In the entries below, every line that contains "Your" must be located and copied.

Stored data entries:
..........
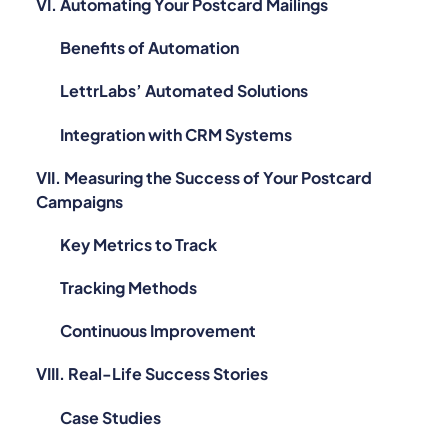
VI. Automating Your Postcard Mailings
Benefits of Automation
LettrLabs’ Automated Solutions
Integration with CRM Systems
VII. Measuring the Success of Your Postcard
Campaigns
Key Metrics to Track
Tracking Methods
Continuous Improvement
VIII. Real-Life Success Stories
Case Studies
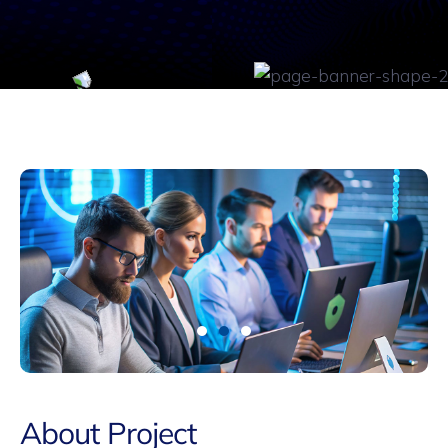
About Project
..........
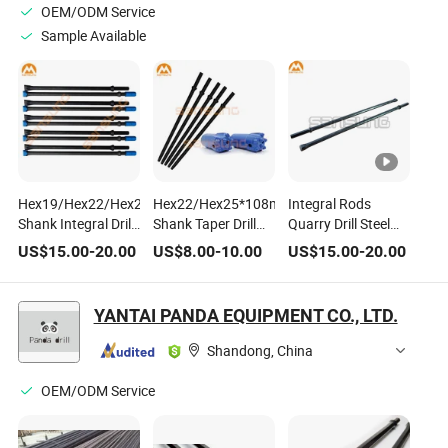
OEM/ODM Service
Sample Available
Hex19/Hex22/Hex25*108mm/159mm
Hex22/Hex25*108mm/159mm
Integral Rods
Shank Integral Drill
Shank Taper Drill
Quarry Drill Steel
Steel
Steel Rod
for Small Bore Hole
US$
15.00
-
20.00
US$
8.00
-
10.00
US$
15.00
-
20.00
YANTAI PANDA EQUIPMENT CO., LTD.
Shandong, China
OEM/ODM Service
..........
• SOLVED EXERCISE
VI. Automating Your Postcard Mailings
VII. Measuring the Success of Your Postcard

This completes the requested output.